Advertisement

Dodgers’ Casey Blake, Manny Ramirez are opposites that attract attention

One is from Iowa, the other from the Moon.

Two of the stars of Tuesday’s 9-5 Dodgers win in their home opener were Casey Blake, Mr. Middle America, and Manny Ramirez, Mr. Starship Galaxy.

Blake hit a two-run home run in the fourth inning and the notoriously slow-starter is now batting .389.

Ramirez hit a solo shot to get things started for the Dodgers, leading off the fourth, and is now batting .304. His homer was one of those that arrived before it left. It was hard to tell if he hit it with a bat or shot it from a cannon.

The Arizona Diamondbacks’ Ian Kennedy seemed to be in a decent pitching groove when Ramirez walked to the plate, score tied, 1-1. But Manny, being Manny, softened him up. The fans in the left center field bleachers had just enough time to duck. A shaken Kennedy quickly gave up a double to James Loney and then grooved one to Blake, who hit it almost as far into left center, but nowhere near as hard.

“I didn’t get a sign to move the runner over,” Blake said afterward, meaning he had been relieved of the responsibility of trying to hit the ball to the right side of the infield, advancing Loney to third. “That meant they want me to drive one.”

And so he did.

Andre Ethier later hit a three-run shot to seal the deal on a day of the usual opening-day ceremonial excess. There were fireworks, the United States flag covering nearly the entire outfield, the jet fly-over and celebrities singing and throwing out the first ball. The crowd was announced at 56,000, which means the Dodgers were rounding up or had lost their calculators. Once Tommy Lasorda was introduced midway through the game and stood and waved, resplendent in his yellow sweater in the box seats, it was official. Summer had come once again to Dodger Stadium.

And a fascinating summer it could be, especially if you take a look at Tuesday’s game as a miniature of the next 155.

Blake came to the Dodgers in a trade with Cleveland on July 26, 2008. Ramirez came to the Dodgers in a trade with Boston on July 31, 2008. A big part of the framework for the future had been set in place.

Ramirez came with a reputation for being a great player and a flake. By the time he left Boston, he was about as popular as a Nor’easter. His departure brought near-unanimous reaction from Red Sox players and fans: Don’t let the door hit you in the.…

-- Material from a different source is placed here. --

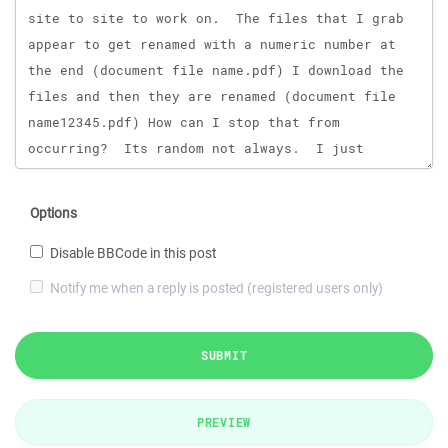
Options
Disable BBCode in this post
Notify me when a reply is posted (registered users only)
SUBMIT
PREVIEW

But he brought immediate leadership and electricity to the Dodgers clubhouse. Today’s stars — Matt Kemp, Russell Martin, Loney, Ethier — were younger then and in need of some of the stuff Ramirez was dishing out. He was fun, loose and, better yet, on a hitting spree. Leading by example is always best.

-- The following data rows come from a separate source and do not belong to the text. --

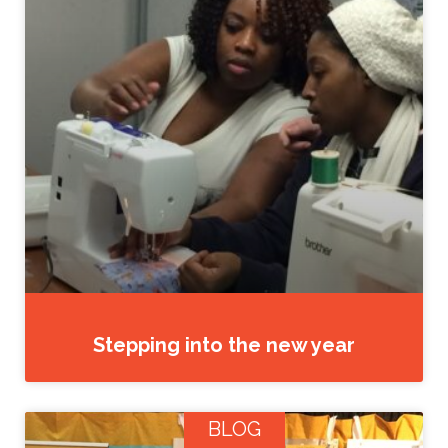
Stepping into the new year
BLOG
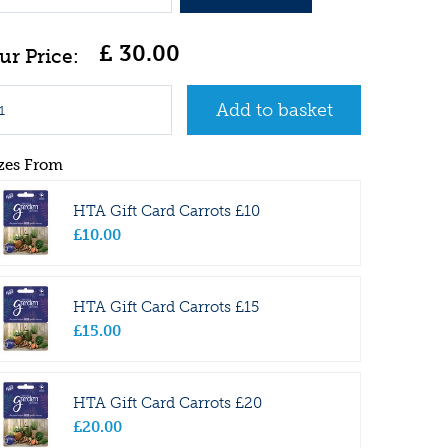
£
30
.
00
zes From
HTA Gift Card Carrots £10
£
10
.
00
HTA Gift Card Carrots £15
£
15
.
00
HTA Gift Card Carrots £20
£
20
.
00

Blake brought leadership too, but that of a quiet veteran, now 36, who could calm by logic and a reassuring pat on the back. Manager Joe Torre pointed to the value of each several times that season, and even implied that, as flashy and effective as Ramirez’s leadership was, the quiet daily presence of Blake may have been even more valuable.

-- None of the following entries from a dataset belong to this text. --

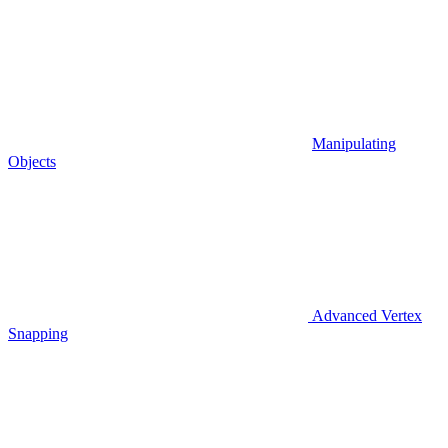
Manipulating
Objects
Advanced Vertex
Snapping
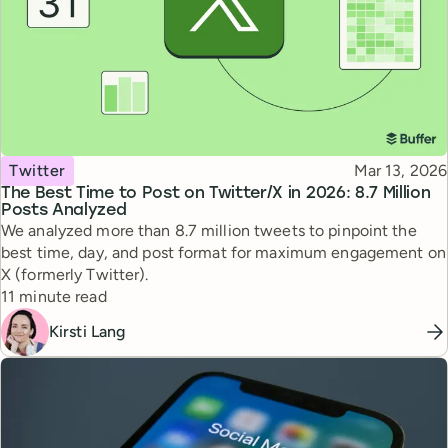
Topic
Published
Twitter
Mar 13, 2026
The Best Time to Post on Twitter/X in 2026: 8.7 Million
Posts Analyzed
We analyzed more than 8.7 million tweets to pinpoint the
best time, day, and post format for maximum engagement on
X (formerly Twitter).
Reading time
11 minute read
Kirsti Lang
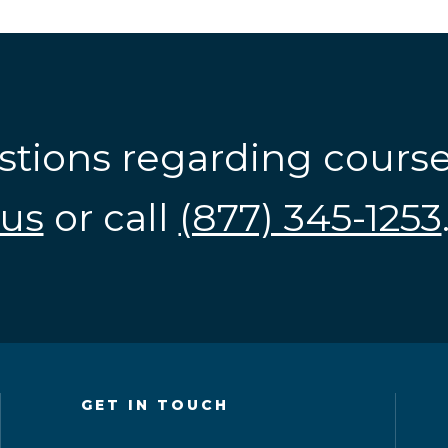
stions regarding cours
us
or call
(877) 345-1253
GET IN TOUCH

Everything changed with the 50-game suspension of Ramirez at the start of the 2009 season for violating baseball’s drug policy. He finished last season a shell of himself, both in the batter’s box and the clubhouse. And before the start of this season, he said he wouldn’t be back with the Dodgers next season and stopped talking to reporters.

He is in his last-season-in-Boston mode now. He has no need to invest in a team and a place that will mean nothing to him by late autumn. All he needs is to build yet another resume for one last contract with a new team, undoubtedly in the American League, where he can be, at age 38, a designated hitter.

Still, his skills as a hitter are unquestioned, and will be valuable all season in the same manner they were Tuesday. Slap-you-on-the-back Manny is needed much less on this team now than slap-one-over-the-fence Manny.

Afterward, Blake answered questions from the media, bantered with them and his teammates and represented the productive, trusted, dependable elder. Ramirez disappeared before the media got to his locker.

They are as similar as water and molasses, and that may just work this season for the Dodgers.

“I won’t be something I’m not,” Blake said, “and neither will Manny.”

When the season ends, Blake will go home to Indianola, Iowa. Ramirez may go directly to his vacation house on Pluto.